Solve movie ratings, array, release scheduler
Company: DRW
Role: Data Scientist
Category: Coding & Algorithms
Difficulty: Medium
Interview Round: Onsite
##### Question
LeetCode 135. Candy – Distribute the minimum number of candies (stars) so that each movie gets at least one star and any movie with a higher rating than an adjacent movie gets more stars than that neighbor. Array Challenge – Optimize an algorithm whose current time-complexity limits performance; design a solution that leverages an appropriate tree data structure to achieve faster operations. Update Release Scheduler – Given two lists of version release dates, sort each list and then compare them to produce the combined chronological release schedule.
https://leetcode.com/problems/candy/description/
Quick Answer: This question tests algorithmic problem-solving across three domains: greedy array optimization, tree-based data structure design, and efficient sequence merging. It evaluates practical coding ability and complexity analysis, commonly used in quantitative and data science interviews to assess how candidates identify inefficiencies and select the right data structure to improve performance.
Solution
# Solution
This screen bundles three independent problems. For each I give the brute-force baseline, the optimal approach, runnable code, complexity, and edge cases. The connective tissue across all three is the same habit: state the naive cost, find the repeated work, and remove it with the right pass or data structure.
---
## Part 1 — Candy / Star Distribution (LeetCode 135)
### Restating the rules
Give each movie at least one star; any movie with a **strictly higher** rating than an **adjacent** movie must get **strictly more** stars than that neighbor. Minimize the total.
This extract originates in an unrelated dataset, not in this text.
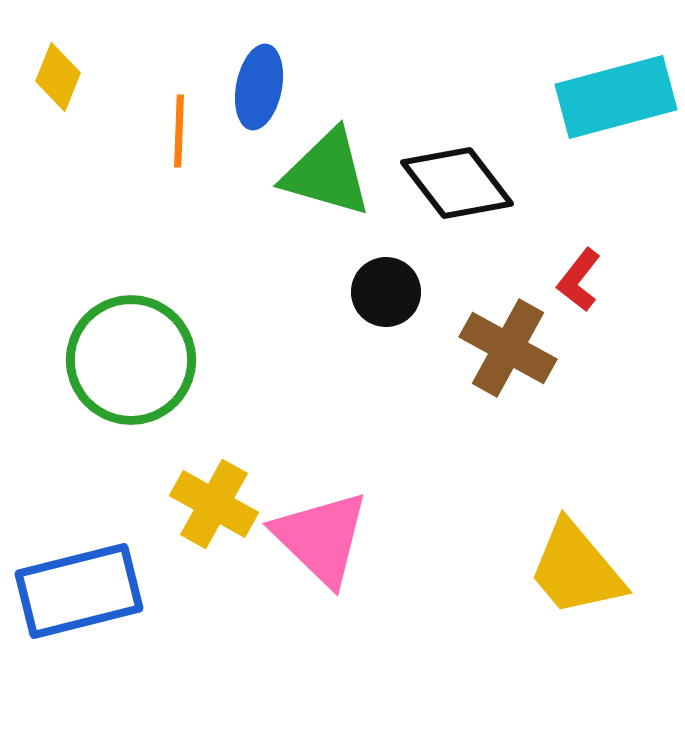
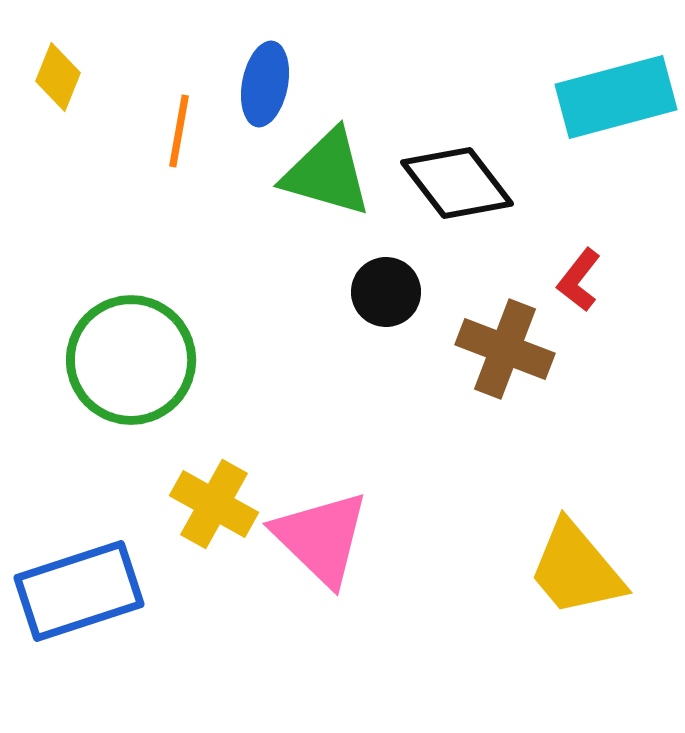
blue ellipse: moved 6 px right, 3 px up
orange line: rotated 8 degrees clockwise
brown cross: moved 3 px left, 1 px down; rotated 8 degrees counterclockwise
blue rectangle: rotated 4 degrees counterclockwise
Equal adjacent ratings impose **no** constraint.
### Why naive is slow
A fixpoint loop that repeatedly scans the array bumping any violated index until nothing changes is $O(n^2)$ worst case (a strictly increasing then decreasing ridge propagates one index per pass).
### Key insight
Each index has two independent constraints — one from its **left** neighbor, one from its **right** neighbor. Decouple them:
1. **Left-to-right pass:** if `ratings[i] > ratings[i-1]`, then `left[i] = left[i-1] + 1`, else `left[i] = 1`.
2. **Right-to-left pass:** if `ratings[i] > ratings[i+1]`, then `right[i] = right[i+1] + 1`, else `right[i] = 1`.
3. **Combine:** the answer at each index must satisfy *both* constraints, so take `max(left[i], right[i])`. Sum it.
Taking the `max` is what guarantees minimality: any smaller value would violate one of the two directional rises.
### Two-pass implementation — $O(n)$ time, $O(n)$ space
```python
def candy(ratings: list[int]) -> int:
n = len(ratings)
if n == 0:
return 0
left = [1] * n
right = [1] * n
# rises from the left
for i in range(1, n):
if ratings[i] > ratings[i - 1]:
left[i] = left[i - 1] + 1
# rises from the right
for i in range(n - 2, -1, -1):
if ratings[i] > ratings[i + 1]:
right[i] = right[i + 1] + 1
# each index needs the larger of the two demands
return sum(max(left[i], right[i]) for i in range(n))
```
Trace `ratings = [1, 0, 2]`: `left = [1, 1, 2]`, `right = [2, 1, 1]`, per-index max `[2, 1, 2]` → total `5`. For `[1, 2, 2]`: `left = [1, 2, 1]`, `right = [1, 1, 1]`, max `[1, 2, 1]` → `4`.
### Optimal-space variant — $O(n)$ time, $O(1)$ extra space (follow-up)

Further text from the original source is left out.